Je retrouve mon stylo et mon clavier pour poursuivre ma chronique sur la grossesse et la naissance respectée.
J’entame mon cinquième mois de grossesse : les tracas du début me semblent déjà un mauvais souvenir et j’applique ce principe de base entendu de la bouche d’une doula* : j’essaie d’être heureuse. C’est bon pour moi, mon bébé, mon entourage et mes hormones !
Pas de problèmes médicaux à l’horizon, je n’ai qu’à vivre cette grossesse le plus sereinement possible en m’écoutant : quand je suis fatiguée : je me couche, quand j’ai faim : je mange (en évitant le gras et le sucre) et quand j’ai la forme : j’en profite.

Aujourd’hui, j’ai envie de partager mon enthousiasme autour du suivi de grossesse par une sage-femme.
Loin de moi le sentiment de me sentir malade ou inquiète par les injonctions et les examens médicaux, je me sens enceinte, heureuse de l’être en toute simplicité, responsable et centrale dans cette grossesse et voici pourquoi :

            Pour le moment, la fréquence des visites chez la sage-femme est d’une fois par mois (ni plus ni moins que chez le gynécologue).
J’arrive dans une pièce chaleureuse qui ne ressemble pas à un cabinet médical : fauteuils, coussins et nous nous asseyons face à face sans être séparées par un bureau ou un ordinateur qui instaureraient entre nous une distance, une hiérarchie.
Je n’attends que rarement plus d’un quart d’heure et à partir du sixième mois, c’est elle qui se déplacera chez moi.
L’entretien dure autour d’une heure durant laquelle la sage-femme me pose de nombreuses questions sur mes antécédents médicaux, mes grossesses précédentes, ma vie actuelle, ma famille et la place du père dans les soins et l’éducation des enfants. Elle me propose des solutions douces pour soulager mes nausées et me rappelle plus tard pour me donner des précisions sur le traitement.
Tout a son importance : la façon dont ma mère a accouché de moi, mes sentiments par rapport aux accouchements précédents, mes inquiétudes actuelles.
Nous évoquons peu l’accouchement futur car je n’en  ressens, pour le moment, pas le besoin.

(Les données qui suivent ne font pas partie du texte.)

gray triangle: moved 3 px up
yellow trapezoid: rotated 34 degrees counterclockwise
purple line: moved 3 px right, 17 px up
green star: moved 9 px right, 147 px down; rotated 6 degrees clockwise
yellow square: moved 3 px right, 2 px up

            La sage-femme réponds à mes besoins et mes préoccupations présents.
           


            Sur le plus médical, elle ne pratique pas de toucher vaginal (ce que j’apprécie beaucoup). Il y a un examen d’urine dont le résultat est immédiat et qui a pour but de déceler une glycémie trop élevée ou une infection.
Elle écoute le cœur du bébé avec un petit micro et prend ma tension. Enfin, je me pèse.
Il n’y a pas d’échographie de confort (qui consiste à voir le bébé chaque mois mais sans avoir la compétence et les objectifs d’un échographe) et la sage-femme me fait confiance quant à la date de fécondation. Elle ne m’impose pas de confirmer ce que j’avance : le premier trimestre est un moment d’observation, nous attendons que cette grossesse s’installe.
            Cette consultation coûte 15€ et elle est remboursée par la sécurité sociale.

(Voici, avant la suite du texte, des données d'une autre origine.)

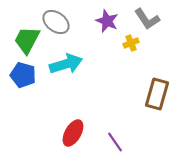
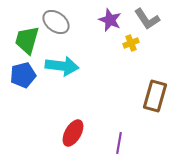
purple star: moved 3 px right, 1 px up
green trapezoid: rotated 12 degrees counterclockwise
cyan arrow: moved 4 px left, 2 px down; rotated 24 degrees clockwise
blue pentagon: rotated 30 degrees counterclockwise
brown rectangle: moved 2 px left, 2 px down
purple line: moved 4 px right, 1 px down; rotated 45 degrees clockwise
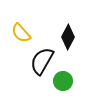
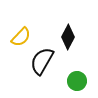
yellow semicircle: moved 4 px down; rotated 95 degrees counterclockwise
green circle: moved 14 px right
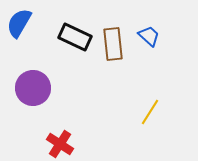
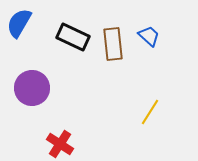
black rectangle: moved 2 px left
purple circle: moved 1 px left
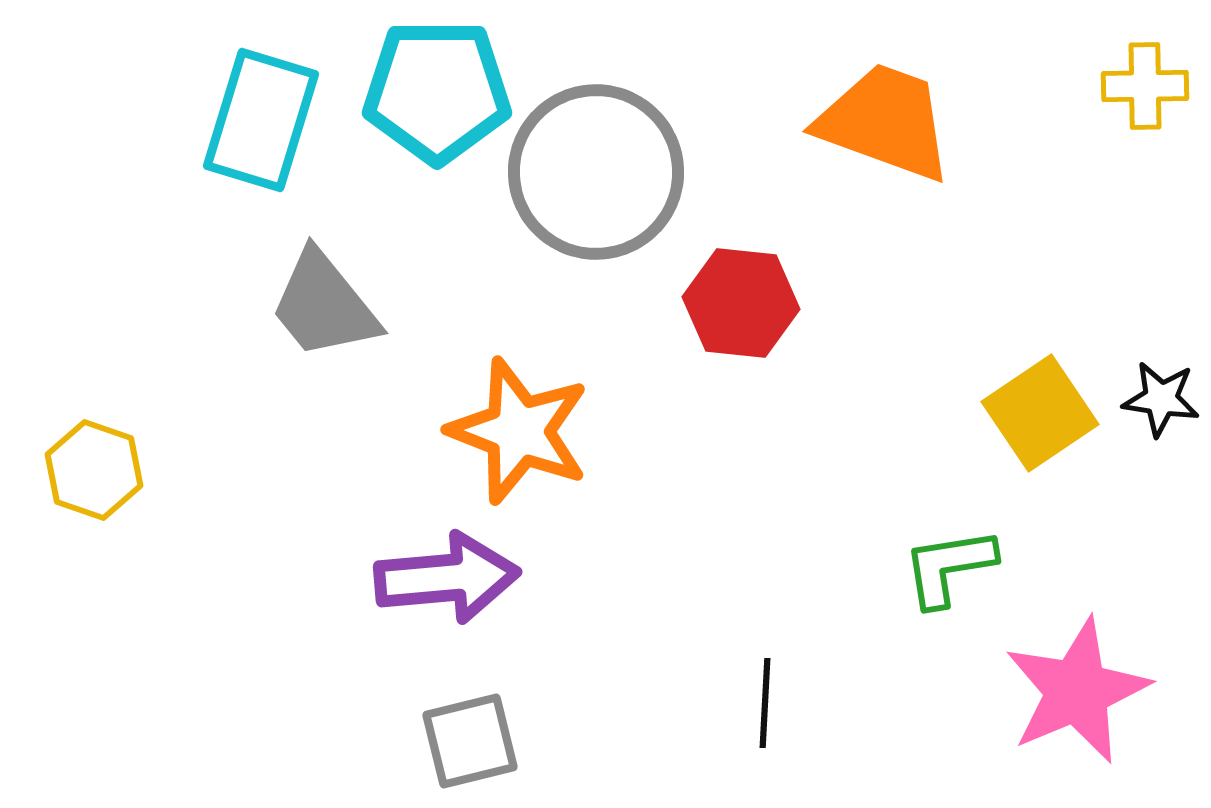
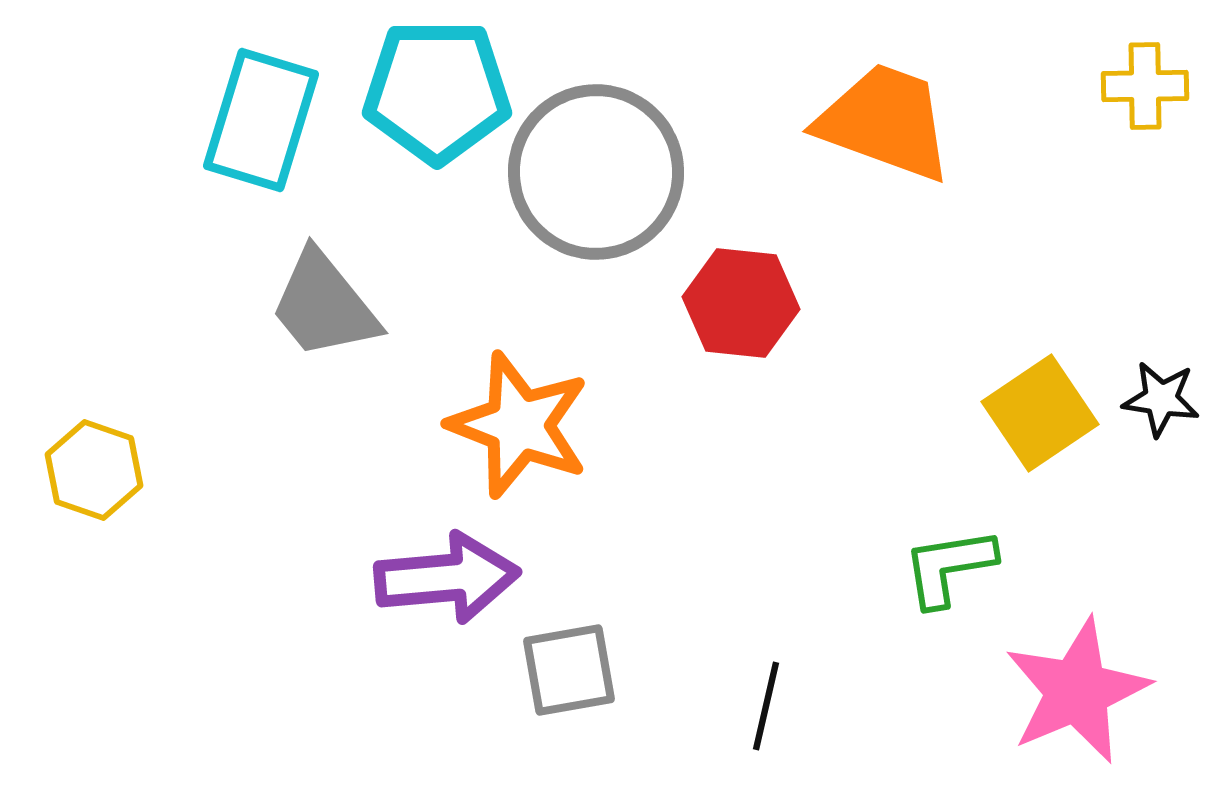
orange star: moved 6 px up
black line: moved 1 px right, 3 px down; rotated 10 degrees clockwise
gray square: moved 99 px right, 71 px up; rotated 4 degrees clockwise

            Quant aux examens obligatoires, la sage-femme m’explique exactement leur contenu, leur portée, leur utilité et leurs conséquences. Elle me laisse le choix de les accepter ou pas.
            Pour cela, il faut savoir qu’aucun examens de grossesse n’est obligatoire. Certains permettent d’accéder aux prestations familiales et aux remboursement de la Sécurité Sociale.
D’autres sont purement facultatifs et les médecins ont tendance à les prescrire sans explication.

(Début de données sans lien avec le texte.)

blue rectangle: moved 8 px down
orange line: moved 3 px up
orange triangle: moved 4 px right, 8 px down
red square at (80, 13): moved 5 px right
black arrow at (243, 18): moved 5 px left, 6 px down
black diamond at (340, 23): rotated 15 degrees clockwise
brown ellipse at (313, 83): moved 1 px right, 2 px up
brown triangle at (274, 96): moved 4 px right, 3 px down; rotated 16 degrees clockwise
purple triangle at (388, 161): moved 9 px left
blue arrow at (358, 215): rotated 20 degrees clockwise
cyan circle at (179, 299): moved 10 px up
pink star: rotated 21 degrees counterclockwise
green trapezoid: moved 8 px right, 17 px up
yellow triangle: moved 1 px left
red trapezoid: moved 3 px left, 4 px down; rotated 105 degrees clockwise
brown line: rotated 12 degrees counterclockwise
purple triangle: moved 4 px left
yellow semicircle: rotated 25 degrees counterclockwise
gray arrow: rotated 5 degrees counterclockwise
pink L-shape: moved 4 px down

            Encore une fois, il est important de s’interroger sur ce que peuvent apporter ces examens

             Prenons l’exemple du Tri-test que l’on propose autour de la douzième semaine de grossesse.
Par deux fois, ce test ma été imposé sans aucune explication : pour mon premier bébé, j’ai appris que « c’était bon, je n’étais pas dans la population à risque » (à risque de quoi ?).
Pour le deuxième enfant, j’ai carrément oublié de faire la prise de sang et l’obstétricien était très ennuyé. Il m’a alors expliqué après coup en quoi consistait ce test : il s’agit d’évaluer le risque potentiel de porter un enfant trisomique ou mal formé.
A l’issu de la prise de sang, la femme se fait attribuer un pourcentage de risque. Si le pourcentage est élevé, la future maman se voit proposer une amniocentèse qui présente un risque pour le fœtus et peut provoquer une fausse couche.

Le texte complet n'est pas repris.